Oh man, I’ve been neglecting this blog! Sorry guys. There’s nothing like that three month rheumatologist appointment to remind me to get writing!
I’ve been thinking a lot about the journey I’ve been on with my RA. I went from the fear that came with diagnosis, to dogmatic hope and determination that I could get rid of said pesky diagnosis, to bleak acceptance, to a sort of new normal.
That new normal is what I want to talk about. I think it probably looks different for everybody.
But, at any rate, here’s what my new normal means for me:
- it means I normally operate with an acceptance of my disease – it’s chronic, it’s painful, it ebbs and flows
- it means I still hold onto the hope that better scientific research may lead to better treatments and possibly a cure
- it means that I constantly remind myself that “chronic” is just a word. Diseases change and even chronic ones may go away
- it means that I am almost ALWAYS uncomfortably aware of my body. At moments when I want to focus, my feet are screaming (like recently standing during the funeral of a friend…I wanted to be focused and be there for all the people who loved him, but there were my inflamed feet, in pain and begging for my attention). At moments when I want to be serene and zen (like in yoga classes when my wrists are acting up).

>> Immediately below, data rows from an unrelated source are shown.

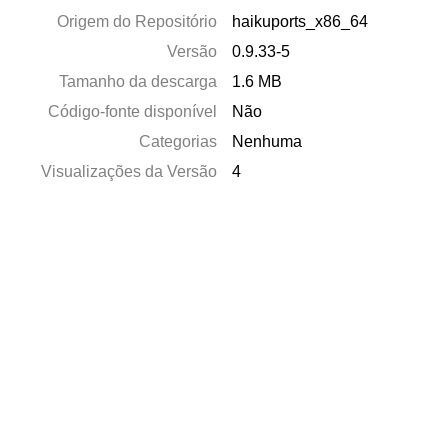
Origem do Repositório
haikuports_x86_64
Versão
0.9.33-5
Tamanho da descarga
1.6 MB
Código-fonte disponível
Não
Categorias
Nenhuma
Visualizações da Versão
4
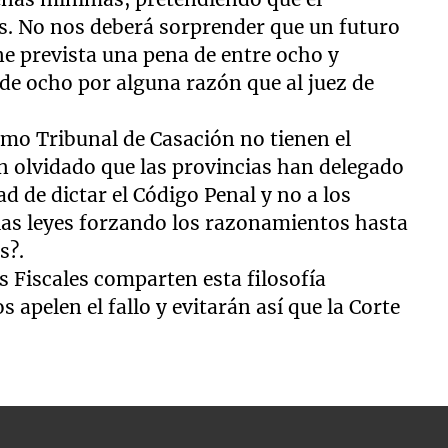
as. No nos deberá sorprender que un futuro
e prevista una pena de entre ocho y
 de ocho por alguna razón que al juez de
mo Tribunal de Casación no tienen el
n olvidado que las provincias han delegado
ad de dictar el Código Penal y no a los
las leyes forzando los razonamientos hasta
s?.
s Fiscales comparten esta filosofía
s apelen el fallo y evitarán así que la Corte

- it means that some mornings my feet and hands don’t work the way they should. They’re frozen, sore, and just not ready to start the day
- it means feeling that I’m constantly balancing the desire for understanding with the desire to not burden others by complaining. Usually I stay quiet.
- it means I have a new relationship with some powerful drugs. Drugs with life-changing results and uncomfortable side effects
- it means I am a whole lot more patient with myself and others
- it means that not a day goes by when I’m not grateful for my body, my mind, my life and my loved ones
What does your new normal mean for you?